What’s Wrong with being “Exceptional”

“I cannot, in whole conscience, recommend architecture as a profession for girls,” architect and Dean of MIT’s architecture school Pietro Belluschi said in the 1950s. This statement is found at the end of a brochure titled, “Should you be an Architect?” His career advice first ran as a public service advertisement in popular magazines like the Saturday Evening Post, Ladies’ Home Journal and Collier’s before New York Life Insurance reprinted it in 1959 as a stand-alone brochure.

In the article, Belluschi directed all his remarks toward boys until the last paragraph when, after allowing that some women have done well in architecture, he said, “[I]t takes an exceptional girl to make a go of it. If she insisted on becoming an architect, I would try to dissuade her. If she still insists, she may be that exceptional one.”

In 1958, near the time Belluschi’s comments were published, just 1 percent of licensed architects in the US were women. Thirty years later in 1988, a hundred years after the American Institute of Architects admitted Louise Bethune as its first female member, this percentage had increased to just 4 percent.

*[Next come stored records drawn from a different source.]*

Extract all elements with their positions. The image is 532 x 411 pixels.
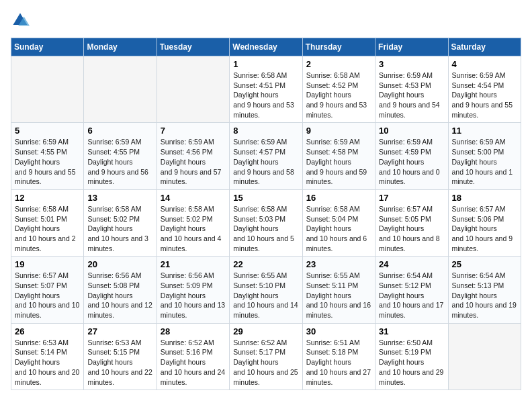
day-info: Sunrise: 6:59 AM Sunset: 4:54 PM Dayligh… (452, 71, 517, 120)
calendar-week-row: 19 Sunrise: 6:57 AM Sunset: 5:07 PM Dayl… (11, 257, 521, 323)
weekday-header-thursday: Thursday (302, 38, 375, 56)
day-number: 9 (306, 126, 371, 136)
day-number: 27 (87, 326, 152, 336)
calendar-week-row: 12 Sunrise: 6:58 AM Sunset: 5:01 PM Dayl… (11, 189, 521, 256)
day-info: Sunrise: 6:58 AM Sunset: 5:02 PM Dayligh… (87, 204, 152, 253)
day-number: 29 (233, 326, 298, 336)
calendar-cell: 21 Sunrise: 6:56 AM Sunset: 5:09 PM Dayl… (157, 257, 229, 323)
calendar-cell: 16 Sunrise: 6:58 AM Sunset: 5:04 PM Dayl… (302, 189, 375, 256)
day-info: Sunrise: 6:51 AM Sunset: 5:18 PM Dayligh… (306, 338, 371, 387)
page-header (11, 11, 521, 30)
day-number: 11 (452, 126, 517, 136)
calendar-cell: 31 Sunrise: 6:50 AM Sunset: 5:19 PM Dayl… (375, 323, 448, 390)
calendar-cell: 8 Sunrise: 6:59 AM Sunset: 4:57 PM Dayli… (230, 123, 302, 189)
day-number: 17 (379, 193, 444, 203)
calendar-cell: 14 Sunrise: 6:58 AM Sunset: 5:02 PM Dayl… (157, 189, 229, 256)
logo-icon (11, 11, 30, 30)
day-number: 22 (233, 259, 298, 269)
day-number: 3 (379, 59, 444, 69)
day-info: Sunrise: 6:56 AM Sunset: 5:09 PM Dayligh… (161, 271, 226, 320)
day-info: Sunrise: 6:59 AM Sunset: 4:53 PM Dayligh… (379, 71, 444, 120)
day-number: 25 (452, 259, 517, 269)
day-number: 5 (15, 126, 80, 136)
weekday-header-row: SundayMondayTuesdayWednesdayThursdayFrid… (11, 38, 521, 56)
day-info: Sunrise: 6:59 AM Sunset: 4:59 PM Dayligh… (379, 137, 444, 186)
calendar-cell: 29 Sunrise: 6:52 AM Sunset: 5:17 PM Dayl… (230, 323, 302, 390)
day-info: Sunrise: 6:59 AM Sunset: 4:58 PM Dayligh… (306, 137, 371, 186)
calendar-cell: 5 Sunrise: 6:59 AM Sunset: 4:55 PM Dayli… (11, 123, 84, 189)
calendar-cell: 30 Sunrise: 6:51 AM Sunset: 5:18 PM Dayl… (302, 323, 375, 390)
calendar-week-row: 5 Sunrise: 6:59 AM Sunset: 4:55 PM Dayli… (11, 123, 521, 189)
day-info: Sunrise: 6:58 AM Sunset: 5:01 PM Dayligh… (15, 204, 80, 253)
day-info: Sunrise: 6:57 AM Sunset: 5:05 PM Dayligh… (379, 204, 444, 253)
day-number: 24 (379, 259, 444, 269)
day-number: 19 (15, 259, 80, 269)
calendar-cell: 7 Sunrise: 6:59 AM Sunset: 4:56 PM Dayli… (157, 123, 229, 189)
calendar-cell (11, 56, 84, 123)
day-number: 8 (233, 126, 298, 136)
weekday-header-saturday: Saturday (448, 38, 521, 56)
logo (11, 11, 32, 30)
day-number: 31 (379, 326, 444, 336)
day-number: 26 (15, 326, 80, 336)
day-number: 18 (452, 193, 517, 203)
day-number: 21 (161, 259, 226, 269)
calendar-cell: 2 Sunrise: 6:58 AM Sunset: 4:52 PM Dayli… (302, 56, 375, 123)
calendar-cell: 19 Sunrise: 6:57 AM Sunset: 5:07 PM Dayl… (11, 257, 84, 323)
day-info: Sunrise: 6:58 AM Sunset: 5:04 PM Dayligh… (306, 204, 371, 253)
calendar-table: SundayMondayTuesdayWednesdayThursdayFrid… (11, 38, 521, 390)
day-number: 10 (379, 126, 444, 136)
day-number: 1 (233, 59, 298, 69)
day-info: Sunrise: 6:58 AM Sunset: 4:52 PM Dayligh… (306, 71, 371, 120)
day-number: 23 (306, 259, 371, 269)
calendar-cell (448, 323, 521, 390)
calendar-cell (84, 56, 157, 123)
calendar-cell: 3 Sunrise: 6:59 AM Sunset: 4:53 PM Dayli… (375, 56, 448, 123)
day-number: 20 (87, 259, 152, 269)
calendar-cell (157, 56, 229, 123)
day-number: 30 (306, 326, 371, 336)
calendar-cell: 17 Sunrise: 6:57 AM Sunset: 5:05 PM Dayl… (375, 189, 448, 256)
day-info: Sunrise: 6:50 AM Sunset: 5:19 PM Dayligh… (379, 338, 444, 387)
day-info: Sunrise: 6:58 AM Sunset: 4:51 PM Dayligh… (233, 71, 298, 120)
day-info: Sunrise: 6:58 AM Sunset: 5:03 PM Dayligh… (233, 204, 298, 253)
day-info: Sunrise: 6:59 AM Sunset: 5:00 PM Dayligh… (452, 137, 517, 186)
weekday-header-wednesday: Wednesday (230, 38, 302, 56)
calendar-cell: 11 Sunrise: 6:59 AM Sunset: 5:00 PM Dayl… (448, 123, 521, 189)
day-info: Sunrise: 6:53 AM Sunset: 5:14 PM Dayligh… (15, 338, 80, 387)
day-info: Sunrise: 6:59 AM Sunset: 4:55 PM Dayligh… (15, 137, 80, 186)
day-info: Sunrise: 6:58 AM Sunset: 5:02 PM Dayligh… (161, 204, 226, 253)
calendar-cell: 15 Sunrise: 6:58 AM Sunset: 5:03 PM Dayl… (230, 189, 302, 256)
day-info: Sunrise: 6:57 AM Sunset: 5:06 PM Dayligh… (452, 204, 517, 253)
calendar-cell: 24 Sunrise: 6:54 AM Sunset: 5:12 PM Dayl… (375, 257, 448, 323)
calendar-cell: 13 Sunrise: 6:58 AM Sunset: 5:02 PM Dayl… (84, 189, 157, 256)
weekday-header-sunday: Sunday (11, 38, 84, 56)
weekday-header-monday: Monday (84, 38, 157, 56)
day-info: Sunrise: 6:59 AM Sunset: 4:55 PM Dayligh… (87, 137, 152, 186)
calendar-cell: 9 Sunrise: 6:59 AM Sunset: 4:58 PM Dayli… (302, 123, 375, 189)
weekday-header-tuesday: Tuesday (157, 38, 229, 56)
day-info: Sunrise: 6:54 AM Sunset: 5:13 PM Dayligh… (452, 271, 517, 320)
calendar-week-row: 1 Sunrise: 6:58 AM Sunset: 4:51 PM Dayli… (11, 56, 521, 123)
weekday-header-friday: Friday (375, 38, 448, 56)
day-info: Sunrise: 6:57 AM Sunset: 5:07 PM Dayligh… (15, 271, 80, 320)
day-info: Sunrise: 6:53 AM Sunset: 5:15 PM Dayligh… (87, 338, 152, 387)
day-info: Sunrise: 6:55 AM Sunset: 5:10 PM Dayligh… (233, 271, 298, 320)
day-number: 13 (87, 193, 152, 203)
day-number: 6 (87, 126, 152, 136)
day-number: 28 (161, 326, 226, 336)
day-number: 12 (15, 193, 80, 203)
day-info: Sunrise: 6:52 AM Sunset: 5:17 PM Dayligh… (233, 338, 298, 387)
day-info: Sunrise: 6:52 AM Sunset: 5:16 PM Dayligh… (161, 338, 226, 387)
day-info: Sunrise: 6:59 AM Sunset: 4:56 PM Dayligh… (161, 137, 226, 186)
day-number: 16 (306, 193, 371, 203)
calendar-cell: 20 Sunrise: 6:56 AM Sunset: 5:08 PM Dayl… (84, 257, 157, 323)
day-info: Sunrise: 6:56 AM Sunset: 5:08 PM Dayligh… (87, 271, 152, 320)
calendar-cell: 27 Sunrise: 6:53 AM Sunset: 5:15 PM Dayl… (84, 323, 157, 390)
calendar-cell: 18 Sunrise: 6:57 AM Sunset: 5:06 PM Dayl… (448, 189, 521, 256)
day-info: Sunrise: 6:55 AM Sunset: 5:11 PM Dayligh… (306, 271, 371, 320)
day-number: 2 (306, 59, 371, 69)
calendar-week-row: 26 Sunrise: 6:53 AM Sunset: 5:14 PM Dayl… (11, 323, 521, 390)
day-number: 4 (452, 59, 517, 69)
calendar-cell: 23 Sunrise: 6:55 AM Sunset: 5:11 PM Dayl… (302, 257, 375, 323)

This slow gain is despite legislation like 1964’s Title VII barring discrimination in employment, 1972’s Title IX barring discrimination in education, and the activism of female architects. Other barriers still stood—and stand. In 2021, 24 percent of licensed architects were women.

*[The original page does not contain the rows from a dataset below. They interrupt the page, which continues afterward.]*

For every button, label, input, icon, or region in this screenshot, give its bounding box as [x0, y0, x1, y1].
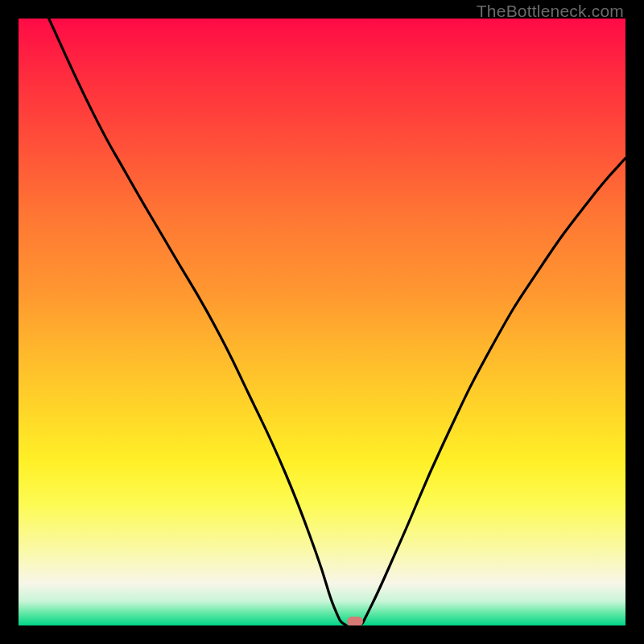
bottleneck-curve [19, 19, 625, 625]
curve-path [49, 19, 625, 625]
minimum-marker [347, 617, 363, 625]
plot-area [19, 19, 625, 625]
chart-frame: TheBottleneck.com [0, 0, 644, 644]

Until fairly recently, then, women have been uncommon in the profession. Far too often this has resulted in a focus on gender rather than ability. Before she even set sail for Paris where she would become the first woman admitted to study architecture in the École des Beaux-Arts, Julia Morgan (1872 – 1957) was plagued by journalists obsessed with the “manliness” of her chosen career path. Even today, more than one female architect has needed to deflect attention from her gender and focus it on her talent. This is one of the challenges with being seen as “exceptional.”

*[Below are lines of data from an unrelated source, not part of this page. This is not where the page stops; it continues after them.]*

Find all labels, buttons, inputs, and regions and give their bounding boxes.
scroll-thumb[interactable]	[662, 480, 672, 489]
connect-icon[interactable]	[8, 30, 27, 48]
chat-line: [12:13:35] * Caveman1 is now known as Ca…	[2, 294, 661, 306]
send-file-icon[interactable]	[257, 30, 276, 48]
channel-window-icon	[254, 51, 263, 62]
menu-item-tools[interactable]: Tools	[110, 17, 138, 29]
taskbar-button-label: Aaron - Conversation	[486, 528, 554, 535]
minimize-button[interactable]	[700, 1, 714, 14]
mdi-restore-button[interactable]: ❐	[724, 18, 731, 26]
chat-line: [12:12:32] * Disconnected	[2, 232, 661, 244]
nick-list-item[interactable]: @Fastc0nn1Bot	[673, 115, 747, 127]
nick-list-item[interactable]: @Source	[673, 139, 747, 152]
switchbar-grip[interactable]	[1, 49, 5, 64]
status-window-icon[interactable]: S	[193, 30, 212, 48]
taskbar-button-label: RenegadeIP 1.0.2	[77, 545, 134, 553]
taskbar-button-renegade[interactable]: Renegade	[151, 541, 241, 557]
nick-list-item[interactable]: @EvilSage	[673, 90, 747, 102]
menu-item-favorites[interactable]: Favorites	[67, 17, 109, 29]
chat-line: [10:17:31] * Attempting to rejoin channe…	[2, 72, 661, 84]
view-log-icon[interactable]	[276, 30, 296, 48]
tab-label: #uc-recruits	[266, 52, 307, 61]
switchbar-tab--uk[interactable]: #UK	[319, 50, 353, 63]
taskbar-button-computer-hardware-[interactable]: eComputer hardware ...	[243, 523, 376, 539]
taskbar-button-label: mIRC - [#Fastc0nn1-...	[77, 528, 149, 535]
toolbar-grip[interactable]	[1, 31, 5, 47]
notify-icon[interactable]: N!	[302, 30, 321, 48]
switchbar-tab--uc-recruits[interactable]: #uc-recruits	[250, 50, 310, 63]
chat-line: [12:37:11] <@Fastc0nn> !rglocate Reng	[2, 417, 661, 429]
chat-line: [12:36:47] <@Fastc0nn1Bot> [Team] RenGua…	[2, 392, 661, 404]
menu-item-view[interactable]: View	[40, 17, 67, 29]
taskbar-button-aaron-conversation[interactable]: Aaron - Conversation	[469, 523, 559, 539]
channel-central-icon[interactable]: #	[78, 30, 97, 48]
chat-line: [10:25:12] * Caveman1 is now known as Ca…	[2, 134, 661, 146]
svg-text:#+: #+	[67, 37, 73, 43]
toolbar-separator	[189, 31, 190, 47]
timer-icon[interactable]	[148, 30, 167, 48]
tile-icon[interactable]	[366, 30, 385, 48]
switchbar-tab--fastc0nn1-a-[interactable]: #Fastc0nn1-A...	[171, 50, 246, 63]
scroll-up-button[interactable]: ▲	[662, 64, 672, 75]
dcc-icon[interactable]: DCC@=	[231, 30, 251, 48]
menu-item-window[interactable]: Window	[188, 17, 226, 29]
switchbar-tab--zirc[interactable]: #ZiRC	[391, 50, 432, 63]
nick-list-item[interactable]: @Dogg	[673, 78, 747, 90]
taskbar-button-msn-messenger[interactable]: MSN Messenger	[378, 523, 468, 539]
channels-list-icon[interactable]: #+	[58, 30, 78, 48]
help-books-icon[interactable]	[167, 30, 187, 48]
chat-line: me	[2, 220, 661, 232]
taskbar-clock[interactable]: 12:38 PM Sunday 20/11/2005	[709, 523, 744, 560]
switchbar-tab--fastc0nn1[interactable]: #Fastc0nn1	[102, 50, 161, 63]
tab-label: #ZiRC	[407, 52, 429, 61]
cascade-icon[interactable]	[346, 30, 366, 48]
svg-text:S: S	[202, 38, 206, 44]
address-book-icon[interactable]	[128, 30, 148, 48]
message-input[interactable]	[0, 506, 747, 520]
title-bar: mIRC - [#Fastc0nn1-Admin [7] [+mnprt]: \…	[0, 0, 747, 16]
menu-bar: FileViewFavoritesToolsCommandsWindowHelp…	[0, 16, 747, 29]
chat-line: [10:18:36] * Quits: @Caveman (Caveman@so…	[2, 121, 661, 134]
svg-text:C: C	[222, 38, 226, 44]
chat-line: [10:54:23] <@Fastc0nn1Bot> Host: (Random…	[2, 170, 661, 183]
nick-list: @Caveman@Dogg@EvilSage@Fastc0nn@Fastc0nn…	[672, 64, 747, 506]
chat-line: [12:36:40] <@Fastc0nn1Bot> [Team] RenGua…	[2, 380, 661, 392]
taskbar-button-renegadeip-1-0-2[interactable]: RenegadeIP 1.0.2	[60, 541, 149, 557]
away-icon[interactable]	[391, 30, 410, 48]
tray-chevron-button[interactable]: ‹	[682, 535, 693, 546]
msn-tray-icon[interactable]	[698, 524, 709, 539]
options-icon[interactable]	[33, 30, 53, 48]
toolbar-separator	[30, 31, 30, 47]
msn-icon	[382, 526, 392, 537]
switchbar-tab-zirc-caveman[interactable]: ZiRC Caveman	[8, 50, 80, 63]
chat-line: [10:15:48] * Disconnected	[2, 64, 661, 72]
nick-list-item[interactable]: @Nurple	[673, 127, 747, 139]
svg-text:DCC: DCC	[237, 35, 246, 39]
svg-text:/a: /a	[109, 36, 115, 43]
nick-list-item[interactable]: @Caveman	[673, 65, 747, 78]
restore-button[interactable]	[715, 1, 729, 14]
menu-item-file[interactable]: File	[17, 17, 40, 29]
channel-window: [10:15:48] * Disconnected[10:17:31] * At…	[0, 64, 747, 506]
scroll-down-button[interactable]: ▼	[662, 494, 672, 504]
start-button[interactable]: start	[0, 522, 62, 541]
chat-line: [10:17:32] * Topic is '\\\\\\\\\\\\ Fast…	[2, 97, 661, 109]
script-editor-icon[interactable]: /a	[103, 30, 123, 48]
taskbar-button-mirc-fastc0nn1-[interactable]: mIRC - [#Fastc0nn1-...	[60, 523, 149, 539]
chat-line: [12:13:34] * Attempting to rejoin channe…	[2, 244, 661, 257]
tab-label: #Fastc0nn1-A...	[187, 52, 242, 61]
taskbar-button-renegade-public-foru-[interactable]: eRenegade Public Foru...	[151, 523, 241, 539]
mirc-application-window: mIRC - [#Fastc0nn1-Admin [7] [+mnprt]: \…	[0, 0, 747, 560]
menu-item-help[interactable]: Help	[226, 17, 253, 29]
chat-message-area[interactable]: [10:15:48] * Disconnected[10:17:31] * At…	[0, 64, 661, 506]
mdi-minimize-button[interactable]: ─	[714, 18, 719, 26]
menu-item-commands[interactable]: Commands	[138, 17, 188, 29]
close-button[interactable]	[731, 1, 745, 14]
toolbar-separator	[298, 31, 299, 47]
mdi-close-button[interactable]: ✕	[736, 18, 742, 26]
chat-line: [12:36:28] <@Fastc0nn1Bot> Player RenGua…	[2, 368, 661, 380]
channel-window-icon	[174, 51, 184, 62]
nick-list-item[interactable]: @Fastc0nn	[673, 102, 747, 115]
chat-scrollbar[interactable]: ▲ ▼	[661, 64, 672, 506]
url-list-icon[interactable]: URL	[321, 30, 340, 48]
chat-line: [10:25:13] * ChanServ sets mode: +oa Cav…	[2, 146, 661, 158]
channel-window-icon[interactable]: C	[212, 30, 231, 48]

The political philosopher Hannah Arendt (1906 – 1975), when questioned in 1959 about the exceptionalism of her appointment as the first woman on the Princeton faculty, said, “I am not disturbed at all about being a woman professor, because I am quite used to being a woman.” Scholar Jennie Han interprets this remark in the context of Arendt’s work, writing that Arendt believed, “In claiming for oneself the status of an ‘exception,’ one forgoes the opportunity to challenge the boundaries of membership and the distribution of power and oppression that follow their lines.”

Another risk of being considered “exceptional,” then, is that you can no longer advocate for others of your gender or community. The implication is that you are “that exceptional one” singled out by Belluschi, uniquely worthy of opportunities unavailable to others like you.

In spite of the relatively low percentage of women practicing architecture as compared to men, it is no longer uncommon for architects to be female. If anyone suggests otherwise, channel Arendt and say, “I am not disturbed at all about being a woman architect, because I am quite used to being a woman.” If you do not identify as a woman, modify the statement to being around women architects and women.

This Women’s History Month, while we celebrate the historical “exceptional” women who succeeded in spite of the barriers to getting into and staying in the profession, we should also mourn for the women who were shut out or discouraged. The magnitude and impact of the resulting loss of their talent, vision, and brilliance are unknowable. As a profession, we need to work to end gender bias in pay, hiring, and promotion, and to promote equity at home and at work. Until we do, the losses will continue to accrue.